Lucas knew this place. He spent much of his childhood here.

His grandmother’s old house.

It looked the same as he remembered as a kid, right down to the nicotine-stained red scrollwork wallpaper on a (once) white background. On impulse, he looked around for the bobtailed black cat his grandmother cherished like one of her own children but saw nothing.

‘Of course not, idiot,’ he chided himself.

His grandmother passed away over a decade ago, and the cat even longer.

How did he get here?

The last he remembered, he was breaking into the abandoned and, many said, haunted Hoffman house on a dare from his buddies. Lucas did not believe in ghosts, but he had to admit the Hoffman house was creepy.

Old man Hoffman, also long dead, having been executed by the state of New York for his crimes involving the kidnapping and torture of dozens of “patients,” was believed to haunt his expansive Victorian home in spirit form.

According to the old newspaper articles, Dr. Hoffman was an early pioneer of hypnotic therapy. He conducted experiments to find out how long his subjects could withstand pain and suffering, pushing them to their limits until they begged for an end he would not give them. The one escaped victim, who ultimately led to Hoffman’s apprehension, claimed that the doctor got into the heads of his victims. He claimed that he even had nightmares about him long after Hoffman’s death.

Lucas shuddered at the thought as he further investigated the decrepit Victorian home.

Ancient floorboards creaked and groaned beneath his feet. Pictures of Hoffman, in his round-lensed glasses and finely tailored suit, still adorned the mantle above the river stone fireplaces. The picture seemed to peer down on him menacingly.

The rest of the house was ransacked and torn apart by the police and FBI in their search for bodies and parts. Furniture lay haphazardly in the same position it was tossed all those many years ago. He skirted around gaping holes in the hardwood floors where police pried them up in their gristly search.

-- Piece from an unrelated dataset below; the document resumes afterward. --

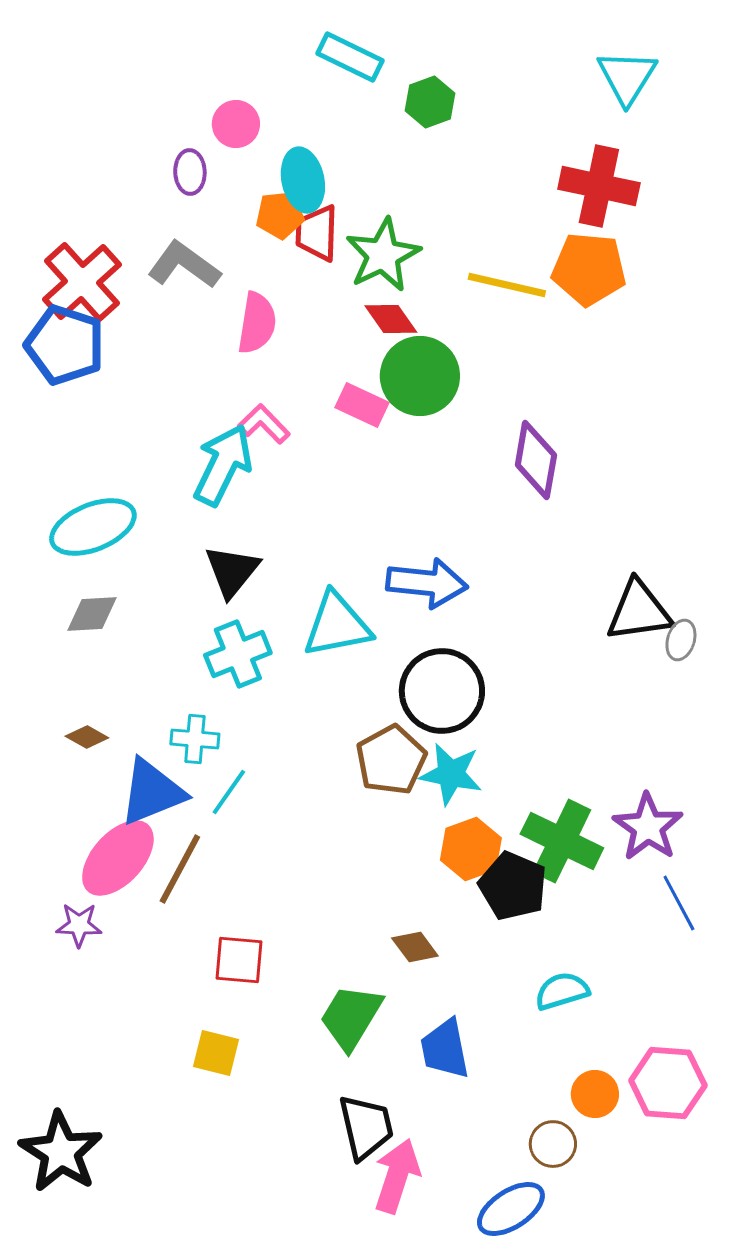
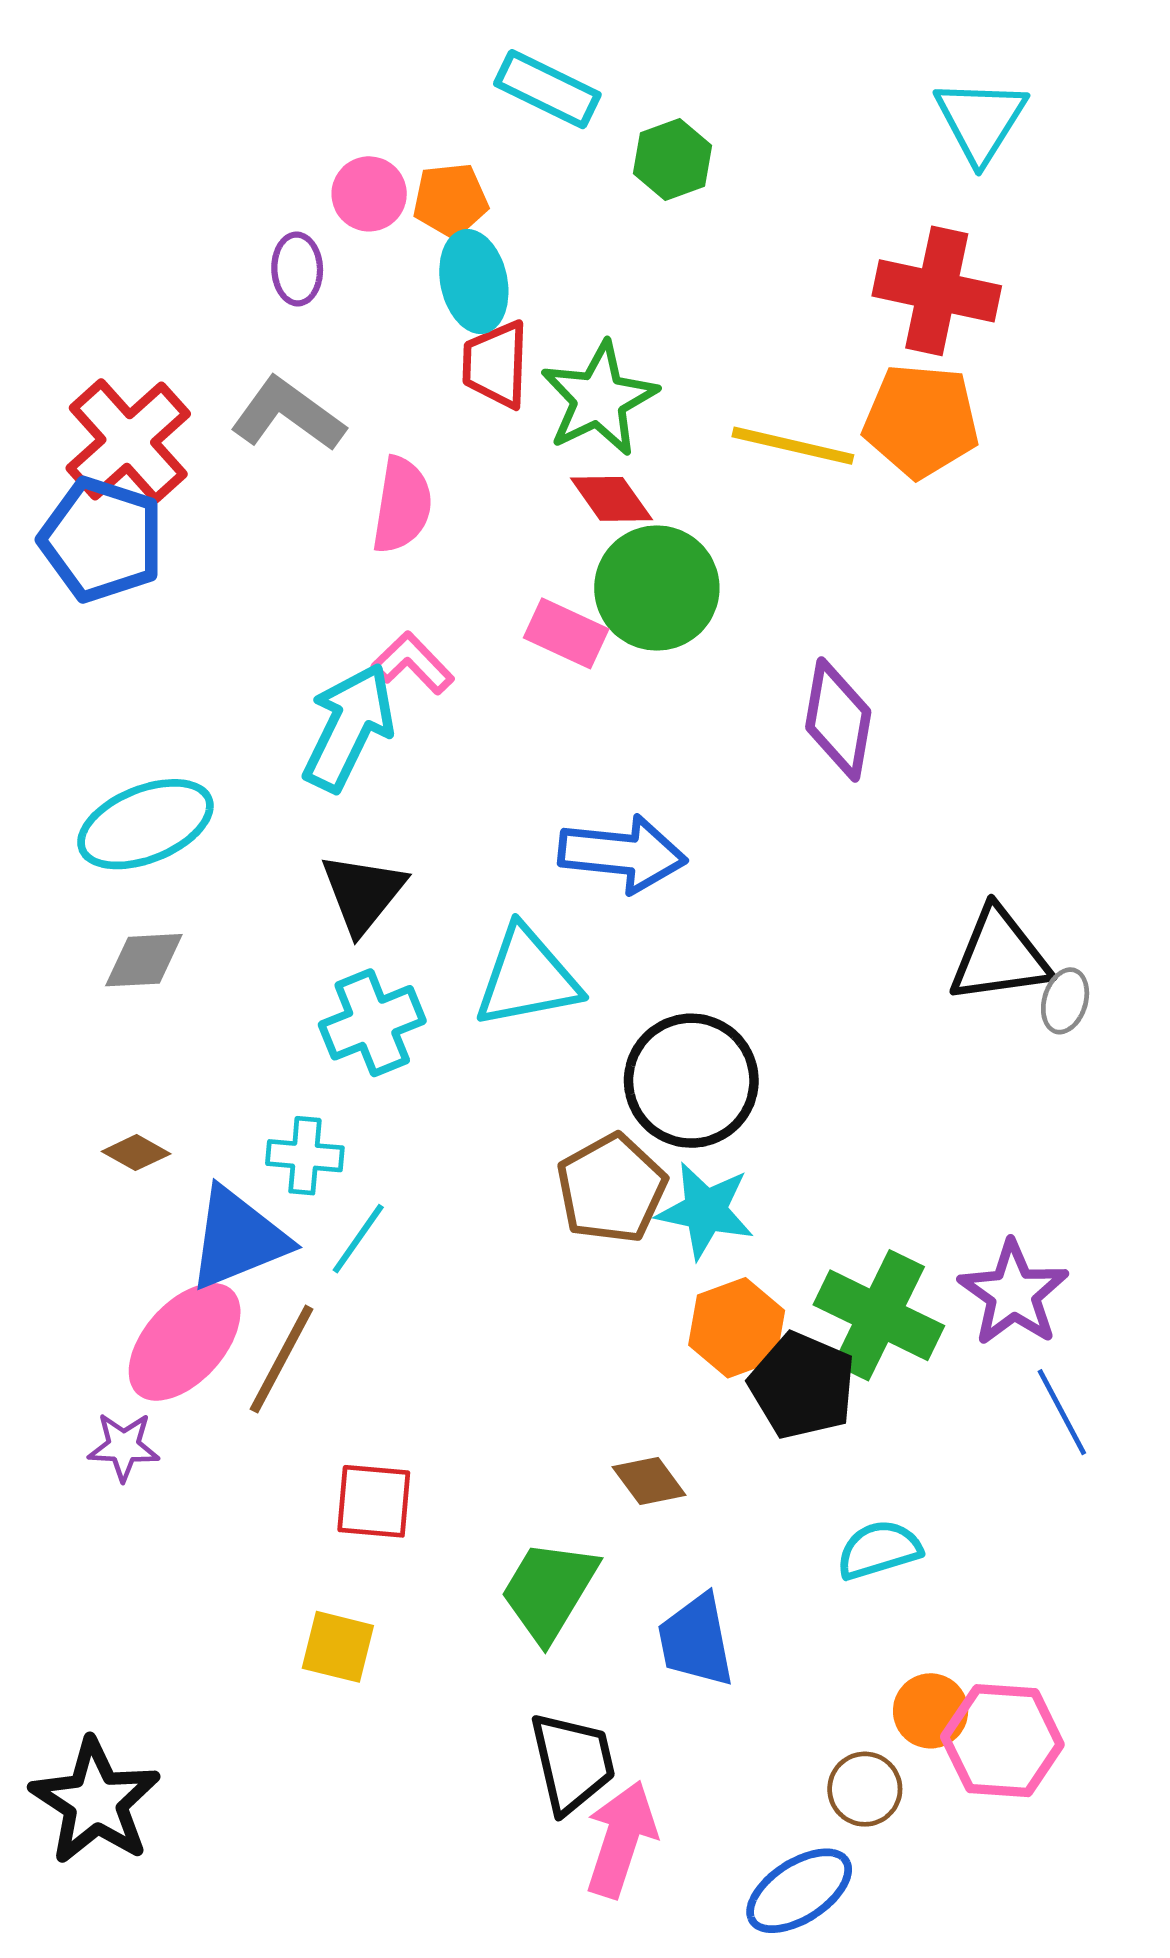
orange pentagon: (280, 215) -> (450, 200), moved
blue arrow: (427, 583) -> (622, 854), moved
pink hexagon: (668, 1083) -> (1002, 1741), moved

Lucas carefully made his way into the dining room. Broken glass and porcelain crunched beneath his feet. A once sturdy oak table, large enough to seat a dozen or more, now rested in two pieces in the center of the room. The air, stale and dry, smelled faintly of rot and decay. A clock ticked away somewhere inside the house. The sharp crack of wood overhead was his only warning before the heavy bronze chandelier came crashing down.

‘That’s it,’ he thought, ' must have taken a knock on the head and fallen unconscious. This is only a dream.’

A vivid dream at that. He once again took in the sight of his grandmother’s house. It was smaller than he remembered. Time has a way of warping one’s perspective, and it had been fifteen years since he last stepped foot in this place. It felt amazingly real. Lucid dreaming, he had heard it called. The air felt cool but not uncomfortable. The smells of an uncleaned litter box blended with the odor of dust, cigarette smoke, and unwashed old woman...just as he remembered it.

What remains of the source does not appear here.